Your task is to copy the stretch of lines in the records below that begins with the line containing "Кандидатът на „БСП" and ends with the line containing "заявява Красимир Кръстев.", exactly as written, with nothing added.
── EXTRACTED RECORDS
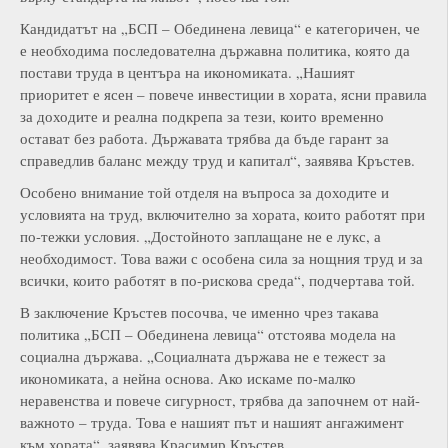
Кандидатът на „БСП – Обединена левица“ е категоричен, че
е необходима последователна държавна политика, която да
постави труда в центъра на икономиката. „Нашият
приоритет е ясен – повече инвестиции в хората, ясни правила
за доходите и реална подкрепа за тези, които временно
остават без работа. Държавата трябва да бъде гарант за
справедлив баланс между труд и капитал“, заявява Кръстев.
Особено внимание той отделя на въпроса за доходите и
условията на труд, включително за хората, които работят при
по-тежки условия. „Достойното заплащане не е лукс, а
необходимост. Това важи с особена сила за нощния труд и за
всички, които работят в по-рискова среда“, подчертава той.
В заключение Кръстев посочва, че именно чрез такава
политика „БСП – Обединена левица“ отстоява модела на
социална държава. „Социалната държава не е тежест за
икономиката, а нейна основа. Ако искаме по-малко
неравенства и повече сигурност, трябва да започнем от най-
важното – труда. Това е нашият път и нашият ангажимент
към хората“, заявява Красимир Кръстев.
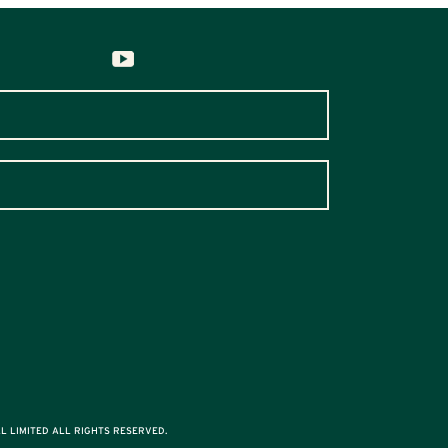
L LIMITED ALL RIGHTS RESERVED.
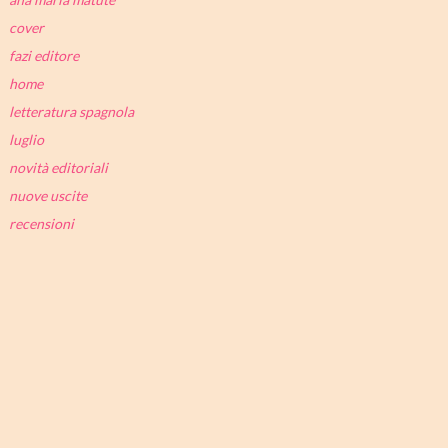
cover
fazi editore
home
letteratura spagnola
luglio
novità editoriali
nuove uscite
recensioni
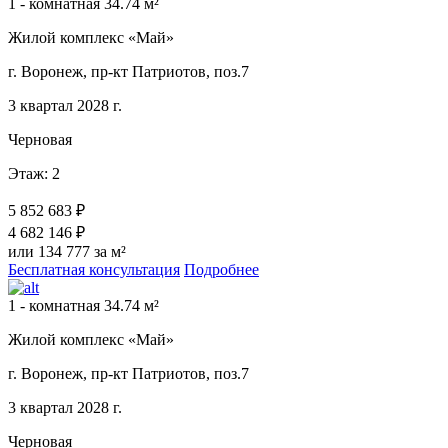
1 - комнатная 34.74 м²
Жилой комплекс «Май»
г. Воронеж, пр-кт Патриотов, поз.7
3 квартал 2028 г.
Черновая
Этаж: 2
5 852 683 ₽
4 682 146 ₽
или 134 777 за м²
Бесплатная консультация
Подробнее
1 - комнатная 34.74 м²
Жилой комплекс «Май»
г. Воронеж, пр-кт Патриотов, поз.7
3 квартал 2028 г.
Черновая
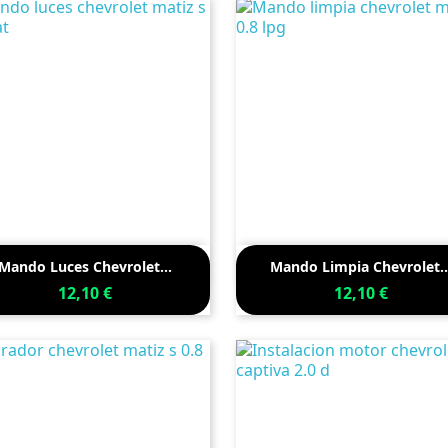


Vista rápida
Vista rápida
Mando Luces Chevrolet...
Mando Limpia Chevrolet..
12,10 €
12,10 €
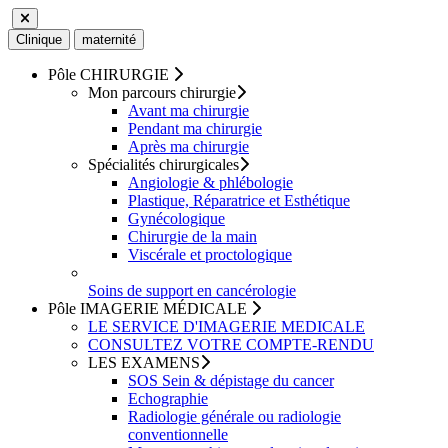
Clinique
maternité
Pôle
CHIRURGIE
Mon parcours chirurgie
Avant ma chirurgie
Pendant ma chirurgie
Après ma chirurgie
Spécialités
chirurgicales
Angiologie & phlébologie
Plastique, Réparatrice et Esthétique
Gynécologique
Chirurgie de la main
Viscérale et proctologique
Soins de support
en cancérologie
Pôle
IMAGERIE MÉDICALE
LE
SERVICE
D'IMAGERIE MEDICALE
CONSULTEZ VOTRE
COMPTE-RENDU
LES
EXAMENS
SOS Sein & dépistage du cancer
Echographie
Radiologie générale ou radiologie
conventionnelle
────
── EXTRACTED RECORDS
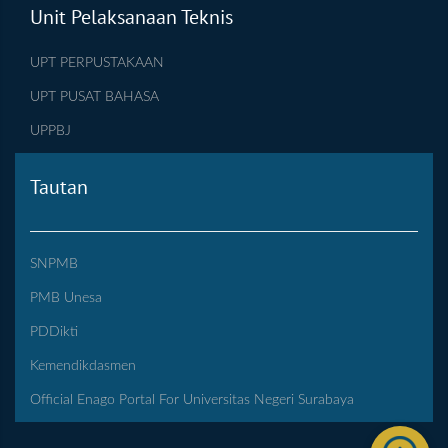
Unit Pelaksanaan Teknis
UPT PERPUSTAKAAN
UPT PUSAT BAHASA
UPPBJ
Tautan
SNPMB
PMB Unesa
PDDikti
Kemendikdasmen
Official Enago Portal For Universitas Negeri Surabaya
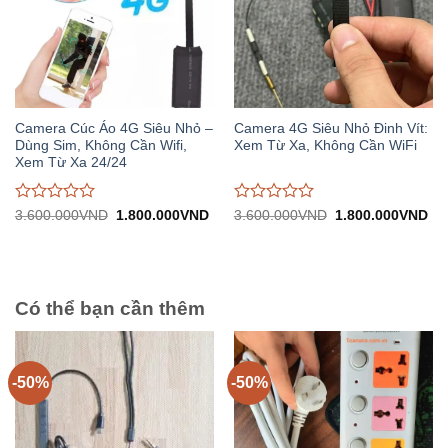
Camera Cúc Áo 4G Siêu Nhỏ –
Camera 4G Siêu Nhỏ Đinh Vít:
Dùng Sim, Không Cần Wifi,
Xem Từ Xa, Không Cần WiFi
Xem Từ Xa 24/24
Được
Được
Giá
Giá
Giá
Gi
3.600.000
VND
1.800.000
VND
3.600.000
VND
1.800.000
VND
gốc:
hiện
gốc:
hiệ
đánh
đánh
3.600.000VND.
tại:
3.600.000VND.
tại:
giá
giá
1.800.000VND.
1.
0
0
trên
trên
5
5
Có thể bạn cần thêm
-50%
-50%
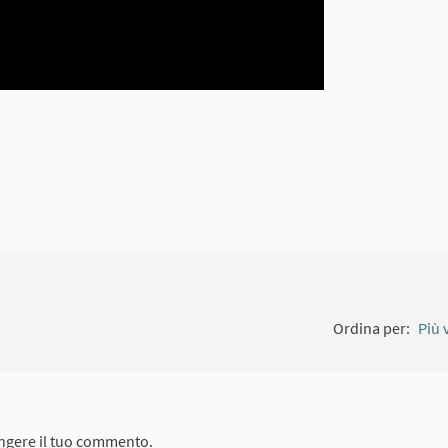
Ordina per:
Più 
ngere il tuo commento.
────
── EXTRACTED RECORDS
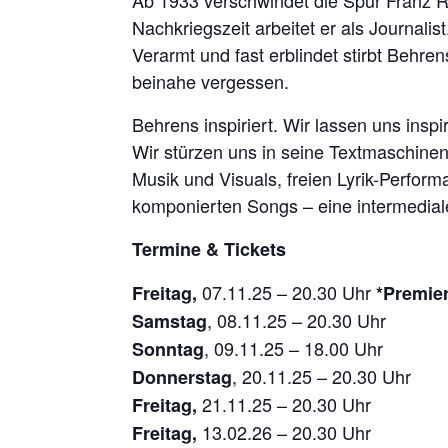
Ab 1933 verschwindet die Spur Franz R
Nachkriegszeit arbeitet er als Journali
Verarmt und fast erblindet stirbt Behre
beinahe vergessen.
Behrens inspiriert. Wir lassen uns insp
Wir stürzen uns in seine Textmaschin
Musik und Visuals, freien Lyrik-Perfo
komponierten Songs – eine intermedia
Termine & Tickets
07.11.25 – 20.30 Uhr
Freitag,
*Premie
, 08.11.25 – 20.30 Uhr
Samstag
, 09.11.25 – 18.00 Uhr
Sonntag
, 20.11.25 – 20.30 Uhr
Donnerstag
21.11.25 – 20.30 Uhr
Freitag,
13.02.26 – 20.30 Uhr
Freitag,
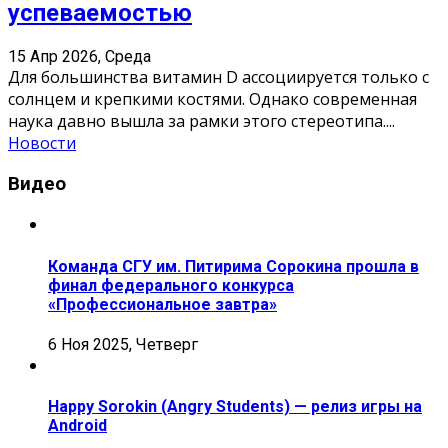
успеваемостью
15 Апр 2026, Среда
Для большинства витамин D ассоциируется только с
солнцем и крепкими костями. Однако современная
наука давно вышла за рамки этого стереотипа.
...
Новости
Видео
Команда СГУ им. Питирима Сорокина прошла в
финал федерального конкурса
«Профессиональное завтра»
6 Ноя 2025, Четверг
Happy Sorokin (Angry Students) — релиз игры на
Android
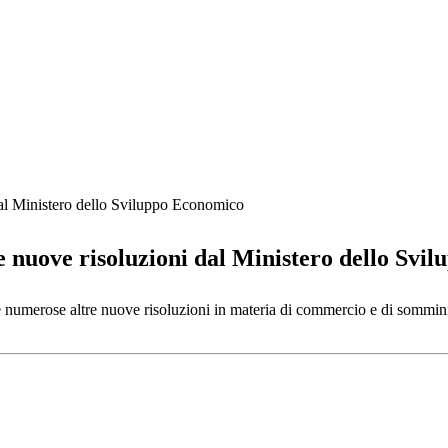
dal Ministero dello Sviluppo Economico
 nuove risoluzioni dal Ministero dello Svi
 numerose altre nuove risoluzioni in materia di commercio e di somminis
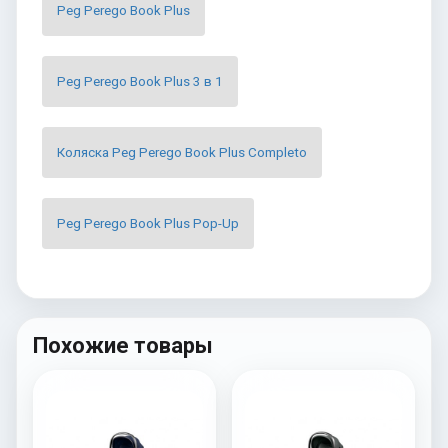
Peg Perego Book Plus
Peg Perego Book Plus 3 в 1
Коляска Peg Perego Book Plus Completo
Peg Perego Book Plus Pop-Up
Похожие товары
────
- **SOLUTION**:
Кандидатът на „БСП – Обединена левица“ е категоричен, че
е необходима последователна държавна политика, която да
постави труда в центъра на икономиката. „Нашият
приоритет е ясен – повече инвестиции в хората, ясни правила
за доходите и реална подкрепа за тези, които временно
остават без работа. Държавата трябва да бъде гарант за
справедлив баланс между труд и капитал“, заявява Кръстев.
Особено внимание той отделя на въпроса за доходите и
условията на труд, включително за хората, които работят при
по-тежки условия. „Достойното заплащане не е лукс, а
необходимост. Това важи с особена сила за нощния труд и за
всички, които работят в по-рискова среда“, подчертава той.
В заключение Кръстев посочва, че именно чрез такава
политика „БСП – Обединена левица“ отстоява модела на
социална държава. „Социалната държава не е тежест за
икономиката, а нейна основа. Ако искаме по-малко
неравенства и повече сигурност, трябва да започнем от най-
важното – труда. Това е нашият път и нашият ангажимент
към хората“, заявява Красимир Кръстев.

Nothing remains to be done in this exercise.